Superb answer. Very nicely put, and I am grateful for your input and experience. I encounter too much dogma ("You just can't because blah blah... ") when, as you so rightly say, the answer is
might. I'm sure it would be ideal, when recording silence, to see no movement on the level indicators whatsoever. I'm not sure if that ever actually happens on real pro equipment (?) but it certainly doesn't on my PC, with either interior (RME) or external (Echo Audiofire) interfaces --- but the extent to which this "noise" has to be amplified is pretty enormous if one wants to actually hear it.
I've been learning a lot, recently, both about the basics of sound, and the differences between what we hear, what we think we hear, what is real, and what isn't. It is fascinating stuff, and one has to be prepared to actually
let go (in a healthy way) of absolute belief in one's own senses. I now, with respect and accepting that they are sincere, utterly disbelieve some of the things that I hear from "audiophiles" (hey, perhaps they aren't really saying it!

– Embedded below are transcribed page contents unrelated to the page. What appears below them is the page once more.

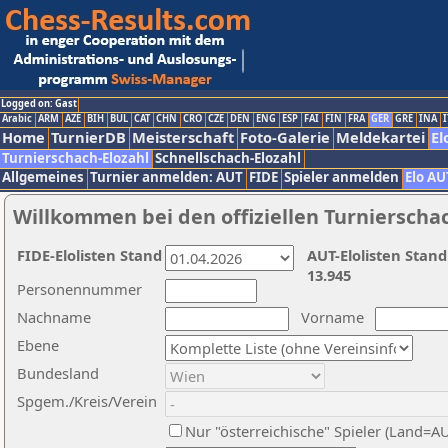
Logged on: Gast
Arabic
ARM
AZE
BIH
BUL
CAT
CHN
CRO
CZE
DEN
ENG
ESP
FAI
FIN
FRA
GER
GRE
INA
I
Home
TurnierDB
Meisterschaft
Foto-Galerie
Meldekartei
El
Turnierschach-Elozahl
Schnellschach-Elozahl
Allgemeines
Turnier anmelden: AUT
FIDE
Spieler anmelden
Elo AU
Willkommen bei den offiziellen Turnierscha
FIDE-Elolisten Stand
AUT-Elolisten Stand
13.945
Personennummer
Nachname
Vorname
Ebene
Bundesland
Spgem./Kreis/Verein
Nur "österreichische" Spieler (Land=A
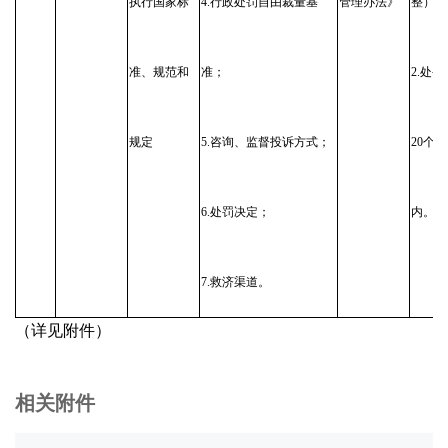
执行国家标
4.行政处罚自由裁量基
管理办法》
整）；
准、规范和
准；
2.处
规定
5.咨询、监督投诉方式；
20个
6.处罚决定；
内。
7.救济渠道。
（详见附件）
相关附件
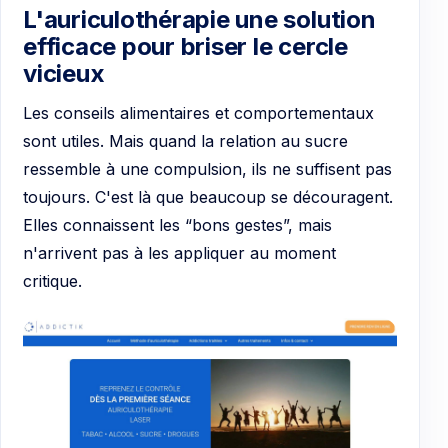
L'auriculothérapie une solution
efficace pour briser le cercle
vicieux
Les conseils alimentaires et comportementaux
sont utiles. Mais quand la relation au sucre
ressemble à une compulsion, ils ne suffisent pas
toujours. C'est là que beaucoup se découragent.
Elles connaissent les “bons gestes”, mais
n'arrivent pas à les appliquer au moment
critique.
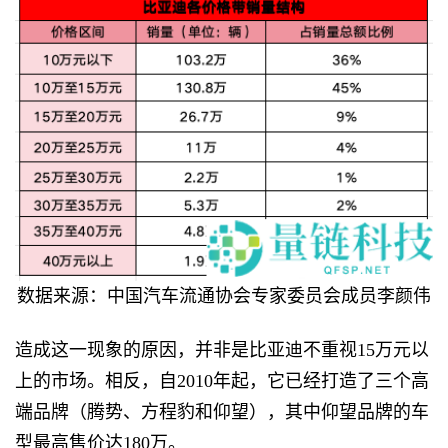
数据来源：中国汽车流通协会专家委员会成员李颜伟
造成这一现象的原因，并非是比亚迪不重视15万元以
上的市场。相反，自2010年起，它已经打造了三个高
端品牌（腾势、方程豹和仰望），其中仰望品牌的车
型最高售价达180万。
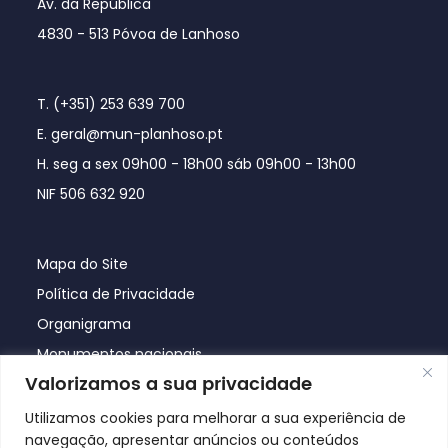
Av. da República
4830 - 513 Póvoa de Lanhoso
T. (+351) 253 639 700
E. geral@mun-planhoso.pt
H. seg a sex 09h00 - 18h00 sáb 09h00 - 13h00
NIF 506 632 920
Mapa do Site
Política de Privacidade
Organigrama
Monumentos nacionais
Valorizamos a sua privacidade
Utilizamos cookies para melhorar a sua experiência de
navegação, apresentar anúncios ou conteúdos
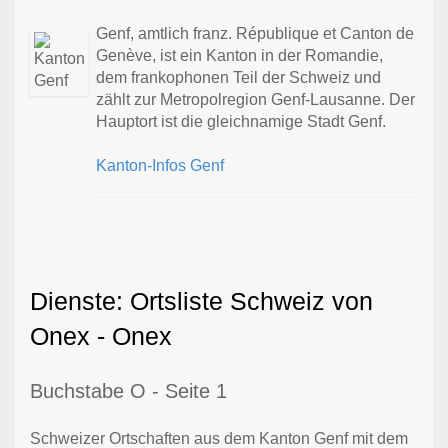
Genf, amtlich franz. République et Canton de
Genève, ist ein Kanton in der Romandie,
dem frankophonen Teil der Schweiz und
zählt zur Metropolregion Genf-Lausanne. Der
Hauptort ist die gleichnamige Stadt Genf.
Kanton-Infos Genf
Dienste: Ortsliste Schweiz von
Onex - Onex
Buchstabe O - Seite 1
Schweizer Ortschaften aus dem Kanton Genf mit dem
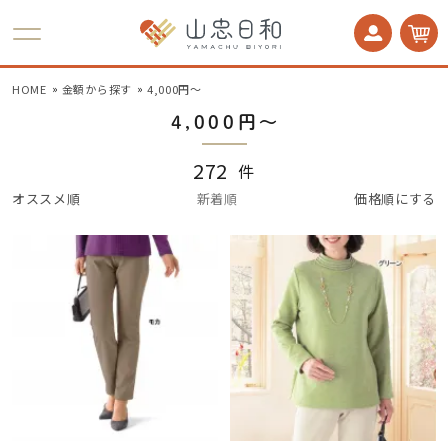
かかとケア 足うら美人
HOME
金額から探す
4,000円〜
4,000円〜
272
件
オススメ順
新着順
価格順にする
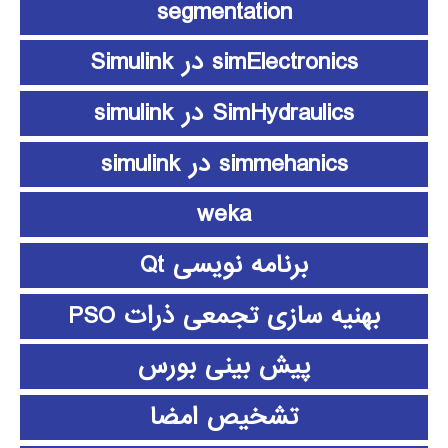
segmentation
simElectronics در Simulink
SimHydraulics در simulink
simmehanics در simulink
weka
برنامه نویسی Qt
بهنیه سازی تجمعی ذرات PSO
پیش بینی بورس
تشخیص امضا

--- and I apply the same sort of (hopefully healthy) scepticism to my own experiments and observations (such as ... I can now hear the vocalist in this concert, but no-one went near the mixing desk, or moved the mic, so it
must be my brain that adjusted).
I haven't listened to the "built-in" in my current PC ... but I'd be surprised if it wasn't a lot better than the one I started my PC-audio journey with, and possibly better than my first add-in card. For the casual recorder/listener, they have come a long way.
About compression, I'm not at all sure how much I can hear, because, except at low bit rates, it seams to me to be the cumulative effect of listening (rather than specific can/can't hear) to compressed (as in MP3; as so often happens, the world has probably not chosen the best method available) music or speech. It results in a kind of fatigue, getting fed up, wanting to switch off, sometimes even when I'm enjoying the content (Hello BBC Drama!).
At the moment, I'm trying to work out if I can, or can't, hear the difference between 41.1Khz and 9600. I have age-related hf hearing loss: I may never know if there is a difference or not!
But, for those who are not in the least interested in this stuff, I've got no problem if they just want to stick a tape in a machine, and get a thumb-drive full of MP3. Convenient --- and almost certain to be a heap better than those machines that copy from one cassette tape to another!